Today we spoke with Professor Chris Corrigan at King's College London School of Medicine, as part of our series of interviews with allergy andasthma specialists across the UK. It is our hope that reading about different physicians, researchers and allergy charities will provide you with valuable insight into your life with allergy and asthma in the UK.
Susan: "Professor Corrigan, what is it like to work as an allergist in the UK?"
Prof. Chris Corrigan: "I am delighted to be an allergist. Allergists in the UK are quite a rare breed. They have not flourished as they have in just about every other country, with the result that main parts of the UK are bereft of allergy specialists."
Susan: "Why is that?"
Prof. Chris Corrigan: "Many doctors are frightened of allergic conditions because they do not understand them fully. This is not their fault: as I said, allergists in the UK are few and far between and allergy is not taught very well in UK medical schools. Like every other problem, however, it is not difficult to handle when you know how."
Susan: "So why did you decide to work with allergy and asthma?"
Prof. Chris Corrigan: "I did not set out to be an allergist. I had trained initially at Oxford University and later at King's College Hospital in London. During my early training as a doctor, I realised that I wanted to be a researcher and discover new things about diseases. The first research post as I came across offering this opportunity was in Allergy and Asthma at the Brompton Hospital, where I worked with my then supervisor and now dear friend Professor Barry Kay. More recently I have continued this work at Guy's Hospital with my colleagues, particularly my close friend and colleague Professor Tak Lee."
Susan: "What do you like best about your work?"
Prof. Chris Corrigan: "What I like best about allergy is that it is almost always possible to help people in a very practical way.
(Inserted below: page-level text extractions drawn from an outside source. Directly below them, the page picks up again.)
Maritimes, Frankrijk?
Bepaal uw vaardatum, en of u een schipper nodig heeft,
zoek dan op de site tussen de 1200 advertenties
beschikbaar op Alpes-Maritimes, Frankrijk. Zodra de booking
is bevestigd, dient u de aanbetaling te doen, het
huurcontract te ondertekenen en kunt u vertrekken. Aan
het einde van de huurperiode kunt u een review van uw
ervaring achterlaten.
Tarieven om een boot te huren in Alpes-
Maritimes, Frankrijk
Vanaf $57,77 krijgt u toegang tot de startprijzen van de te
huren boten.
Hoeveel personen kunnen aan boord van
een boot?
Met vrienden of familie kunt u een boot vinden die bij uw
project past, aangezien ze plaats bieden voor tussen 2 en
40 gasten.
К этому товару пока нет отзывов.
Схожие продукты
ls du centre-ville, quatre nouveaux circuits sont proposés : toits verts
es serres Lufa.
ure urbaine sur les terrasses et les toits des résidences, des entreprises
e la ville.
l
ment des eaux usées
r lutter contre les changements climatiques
This may be through helping them to identify allergies and how to avoid exposure to the allergen, very simple advice as to how to take hay fever treatments properly, explaining to them how to manage their asthma better and identify allergic triggers and teaching them how to deal with more serious allergic reactions such as to peanuts. One particularly rewarding ward of treatment is allergy desensitisation injections (immunotherapy) for very severe hay fever. Patients are eternally grateful to have their symptoms greatly reduced after years of suffering every summer. Most of allergy management is just simple, practical advice but almost every patient benefits."
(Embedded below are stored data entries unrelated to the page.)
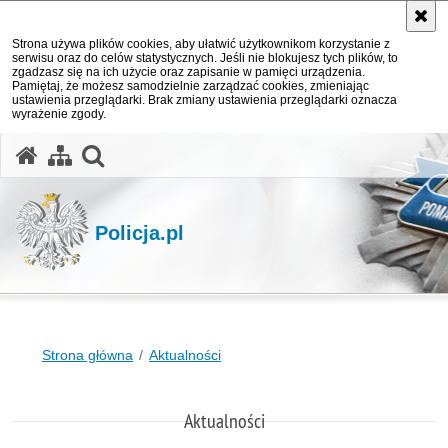
Strona używa plików cookies, aby ułatwić użytkownikom korzystanie z
serwisu oraz do celów statystycznych. Jeśli nie blokujesz tych plików, to
zgadzasz się na ich użycie oraz zapisanie w pamięci urządzenia.
Pamiętaj, że możesz samodzielnie zarządzać cookies, zmieniając
ustawienia przeglądarki. Brak zmiany ustawienia przeglądarki oznacza
wyrażenie zgody.
otwórz wyszukiwarkę
Policja.pl
Strona główna
Aktualności
Aktualności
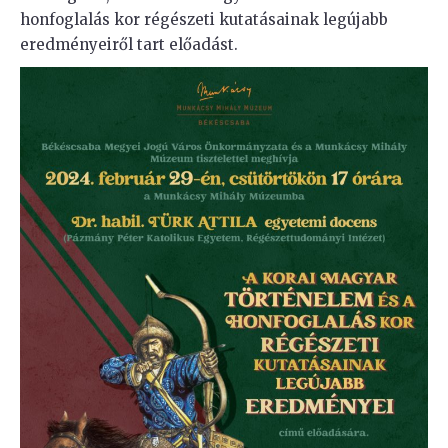
honfoglalás kor régészeti kutatásainak legújabb
eredményeiről tart előadást.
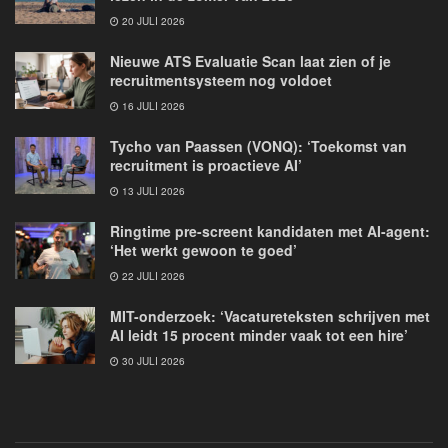
20 JULI 2026
Nieuwe ATS Evaluatie Scan laat zien of je
recruitmentsysteem nog voldoet
16 JULI 2026
Tycho van Paassen (VONQ): ‘Toekomst van
recruitment is proactieve AI’
13 JULI 2026
Ringtime pre-screent kandidaten met AI-agent:
‘Het werkt gewoon te goed’
22 JULI 2026
MIT-onderzoek: ‘Vacatureteksten schrijven met
AI leidt 15 procent minder vaak tot een hire’
30 JULI 2026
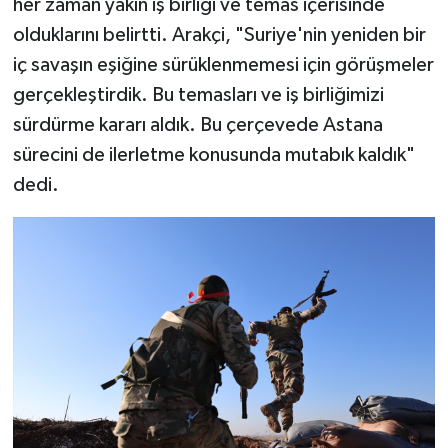
her zaman yakın iş birliği ve temas içerisinde
olduklarını belirtti. Arakçi, "Suriye'nin yeniden bir
iç savaşın eşiğine sürüklenmemesi için görüşmeler
gerçekleştirdik. Bu temasları ve iş birliğimizi
sürdürme kararı aldık. Bu çerçevede Astana
sürecini de ilerletme konusunda mutabık kaldık"
dedi.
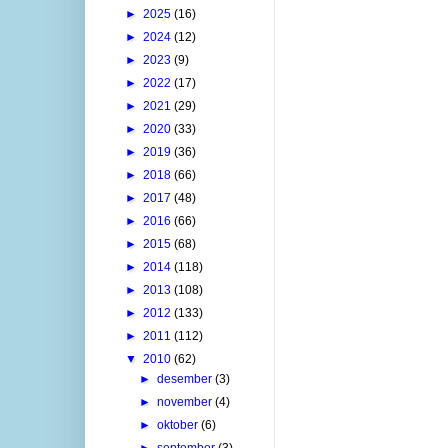
►
2025
(16)
►
2024
(12)
►
2023
(9)
►
2022
(17)
►
2021
(29)
►
2020
(33)
►
2019
(36)
►
2018
(66)
►
2017
(48)
►
2016
(66)
►
2015
(68)
►
2014
(118)
►
2013
(108)
►
2012
(133)
►
2011
(112)
▼
2010
(62)
►
desember
(3)
►
november
(4)
►
oktober
(6)
►
september
(3)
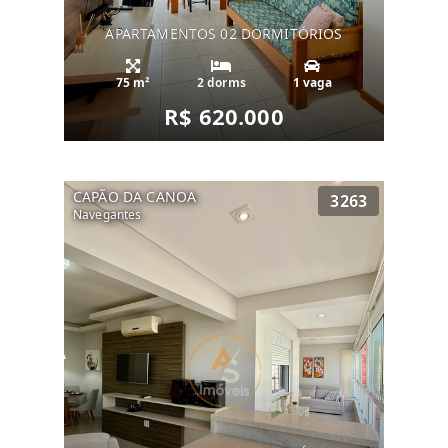
APARTAMENTOS 02 DORMITÓRIOS
75 m²
2 dorms
1 vaga
R$ 620.000
CAPÃO DA CANOA
3263
Navegantes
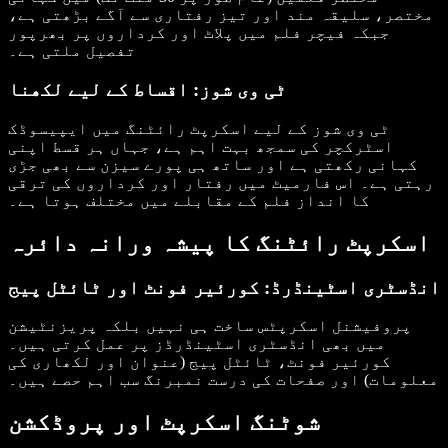
مختصر، سلیقہ مند اور تیز رفتاری سے آگے بڑھتی ہے،
جبکہ فیچر فلم میں پلاٹ اور کرداروں پر بھرپور
تفصیل ملتی ہے۔
ٹی وی شوز: اقساط کے لیے لکھنا
ٹی وی شوز کے لیے اسکرپٹ رائٹنگ میں ایپیسوڈک
اسٹرکچر کی سمجھ بہت اہم ہے، جہاں ہر قسط اپنی
کہانی رکھتی ہے اور ساتھ ہی پورے سیزن سے بھی جڑی
رہتی ہے۔ اس فارمیٹ میں رفتار اور کرداروں کی ترقی
کا انداز فلم کے مقابلے میں مختلف ہوتا ہے۔
اسکرپٹ رائٹنگ کا پیشہ ورانہ دائرہ
انڈسٹری اسٹینڈرڈ: کورئیر فونٹ اور ٹائٹل پیج
پروفیشنل اسکرپٹس ساخت ہی نہیں بلکہ پریزنٹیشن
میں بھی انڈسٹری اسٹینڈرڈز پر عمل کرتی ہیں۔
کورئیر فونٹ، ٹائٹل پیج (عنوان اور لکھاری کی
معلومات) اور صفحات کی درست نمبرنگ سب اہم حصے ہیں۔
شوٹنگ اسکرپٹ اور پروڈکشن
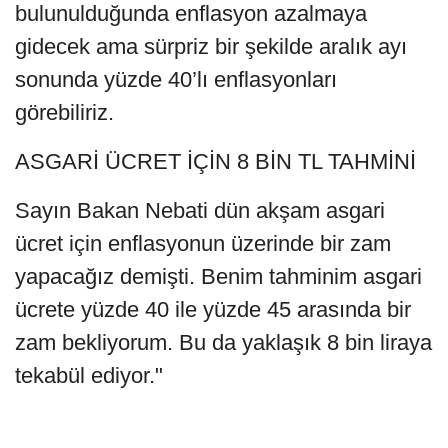
bulunulduğunda enflasyon azalmaya
gidecek ama sürpriz bir şekilde aralık ayı
sonunda yüzde 40’lı enflasyonları
görebiliriz.
ASGARİ ÜCRET İÇİN 8 BİN TL TAHMİNİ
Sayın Bakan Nebati dün akşam asgari
ücret için enflasyonun üzerinde bir zam
yapacağız demişti. Benim tahminim asgari
ücrete yüzde 40 ile yüzde 45 arasında bir
zam bekliyorum. Bu da yaklaşık 8 bin liraya
tekabül ediyor."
Susan: "Where do you see allergy treatment going in the future?"
Prof. Chris Corrigan: "In the future, I think we will see major advances in allergy treatments. Several of my colleagues are working on a medication to get rid of allergy which will stop allergic antibodies binding to body cells and causing reactions. This is a big task, but they may succeed in my lifetime. I think we will also see a lot more understanding of how to prevent allergy."
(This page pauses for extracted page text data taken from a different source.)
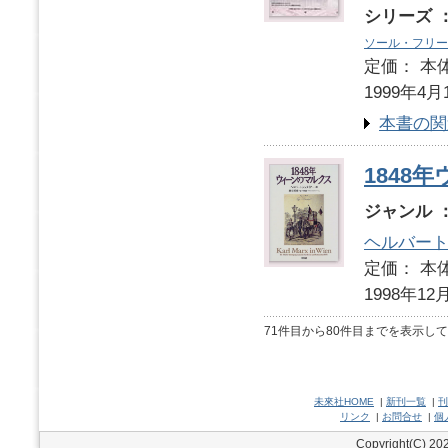
シリーズ 
ソール・フリー
定価： 本体
1999年4月
本書の関
1848
ジャンル 
ヘルバー
定価： 本体
1998年12
71件目から80件目までを表示し
未來社HOME
|
新刊一覧
|
刊
リンク
|
お問合せ
|
個
Copyright(C) 202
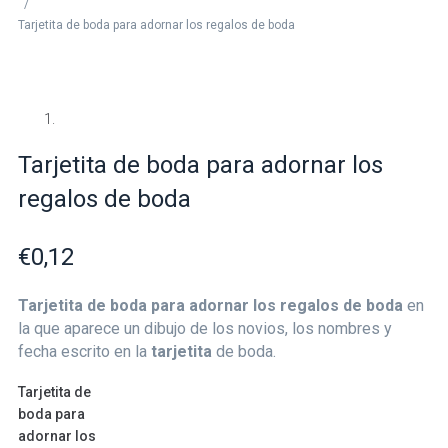
/
Tarjetita de boda para adornar los regalos de boda
Tarjetita de boda para adornar los
regalos de boda
€
0,12
Tarjetita de boda para adornar los regalos de boda
en
la que aparece un dibujo de los novios, los nombres y
fecha escrito en la
tarjetita
de boda.
Tarjetita de
boda para
adornar los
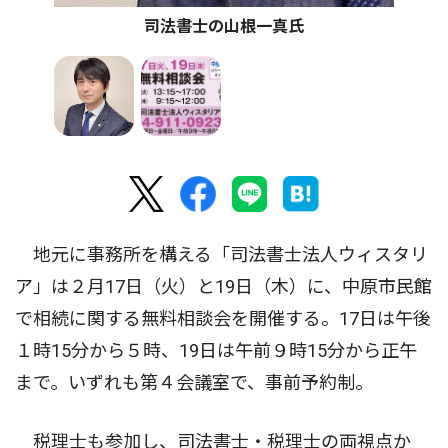
司法書士の山根一真氏
地元に事務所を構える「司法書士法人ウィスタリ
ア」は２月17日（火）と19日（木）に、中原市民館
で相続に関する無料相談会を開催する。17日は午後
１時15分から５時、19日は午前９時15分から正午
まで。いずれも第４会議室で、事前予約制。
税理士も参加し、司法書士・税理士の両視点か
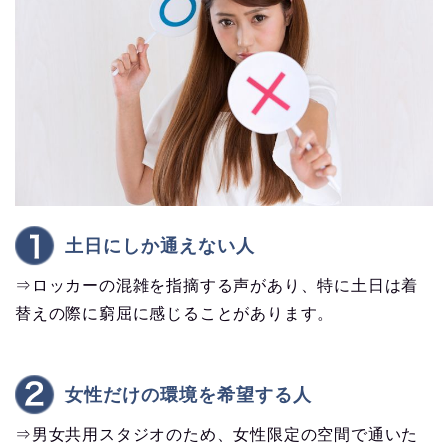
土日にしか通えない人
⇒ロッカーの混雑を指摘する声があり、特に土日は着
替えの際に窮屈に感じることがあります。
女性だけの環境を希望する人
⇒男女共用スタジオのため、女性限定の空間で通いた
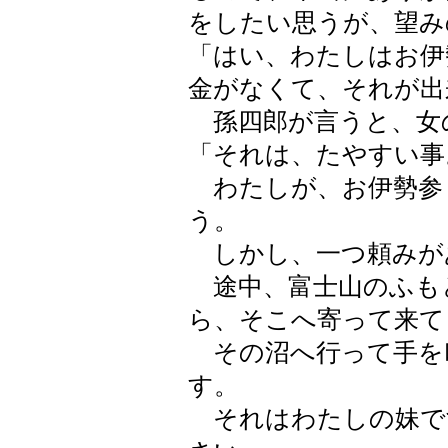
をしたい思うが、望み
「はい、わたしはお伊
金がなくて、それが出
孫四郎が言うと、女
「それは、たやすい事
わたしが、お伊勢参
う。
しかし、一つ頼みが
途中、富士山のふも
ら、そこへ寄って来て
その沼へ行って手を
す。
それはわたしの妹で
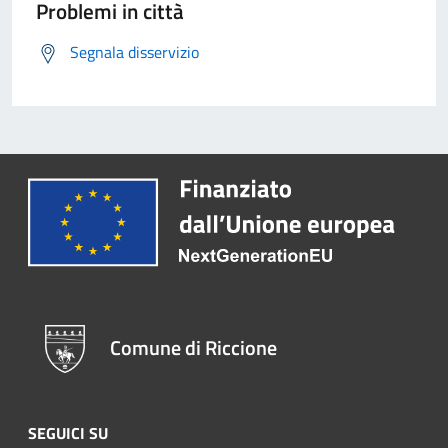
Problemi in città
Segnala disservizio
Comune di Riccione
SEGUICI SU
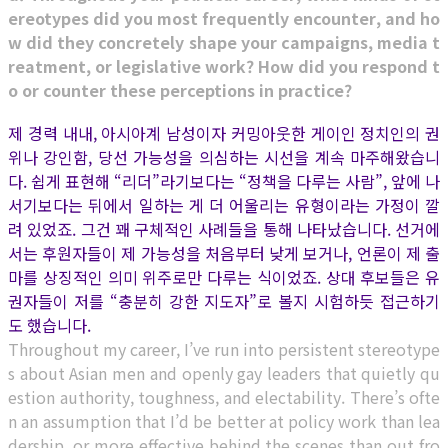
ereotypes did you most frequently encounter, and ho
w did they concretely shape your campaigns, media t
reatment, or legislative work? How did you respond t
o or counter these perceptions in practice?
제 경력 내내, 아시아계 남성이자 커밍아웃한 게이인 정치인의 권
위나 강인함, 당선 가능성을 의심하는 시선을 계속 마주해왔습니
다. 쉽게 표현해 “리더”라기보다는 “정책을 다루는 사람”, 앞에 나
서기보다는 뒤에서 일하는 게 더 어울리는 유형이라는 가정이 깔
려 있었죠. 그건 꽤 구체적인 사례들을 통해 나타났습니다. 선거에
서는 후원자들이 제 가능성을 처음부터 낮게 보거나, 언론이 제 출
마를 상징적인 의미 위주로만 다루는 식이었죠. 상대 후보들은 유
권자들이 저를 “충분히 강한 지도자”로 볼지 시험하듯 접근하기
도 했습니다.
Throughout my career, I’ve run into persistent stereotype
s about Asian men and openly gay leaders that quietly qu
estion authority, toughness, and electability. There’s ofte
n an assumption that I’d be better at policy work than lea
dership, or more effective behind the scenes than out fro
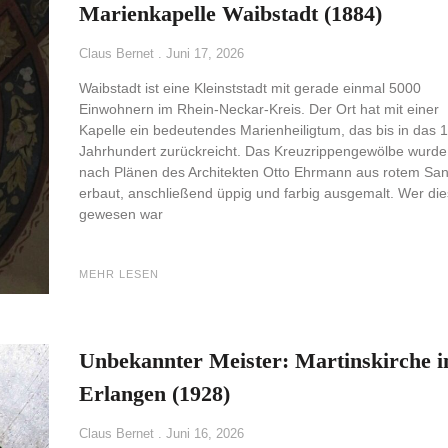
Marienkapelle Waibstadt (1884)
Claus Bernet
Juni 17, 2026
Waibstadt ist eine Kleinststadt mit gerade einmal 5000
Einwohnern im Rhein-Neckar-Kreis. Der Ort hat mit einer
Kapelle ein bedeutendes Marienheiligtum, das bis in das 1
Jahrhundert zurückreicht. Das Kreuzrippengewölbe wurd
nach Plänen des Architekten Otto Ehrmann aus rotem San
erbaut, anschließend üppig und farbig ausgemalt. Wer die
gewesen war
MEHR LESEN
Unbekannter Meister: Martinskirche i
Erlangen (1928)
Claus Bernet
Juni 16, 2026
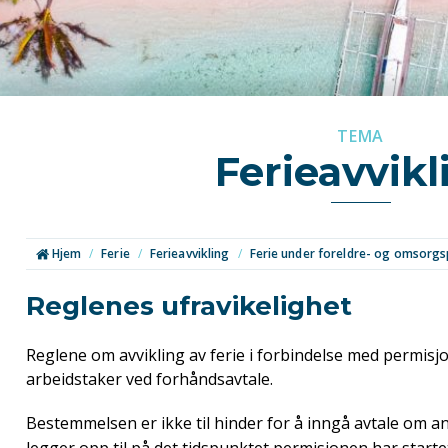
TEMA
Ferieavvikl
Hjem
/
Ferie
/
Ferieavvikling
/
Ferie under foreldre- og omsorg
Reglenes ufravikelighet
Reglene om avvikling av ferie i forbindelse med permisjon
arbeidstaker ved forhåndsavtale.
Bestemmelsen er ikke til hinder for å inngå avtale om a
Susan: "If you could suggest one thing for your patients what would it be?"
Prof. Chris Corrigan: "If I could suggest one thing for the thousands of allergy sufferers out there, it would be to ask advice about their disease from an expert. Even diseases that you think would be simple to manage can be greatly improved if you know what you are doing. This is what I love about my job: simple, practical help for everyone."
Susan: "Is there anything else you'd like to add?"
Prof. Chris Corrigan: "Allergy is also a very academic subject and has more than repaid my wishes to undertake new research and discover new disease mechanisms. I have also had the chance to build up one of the largest allergy centres in the UK down at Guy's Hospital in London Bridge. We investigate drug and food allergy and make hundreds of hay fever sufferers better every year. Although I treat adults, my colleagues provide an equally extensive and prestigious service for children. Drop-in and see us some time!"
Susan: "Great. Thank you, Professor Corrigan, for your time."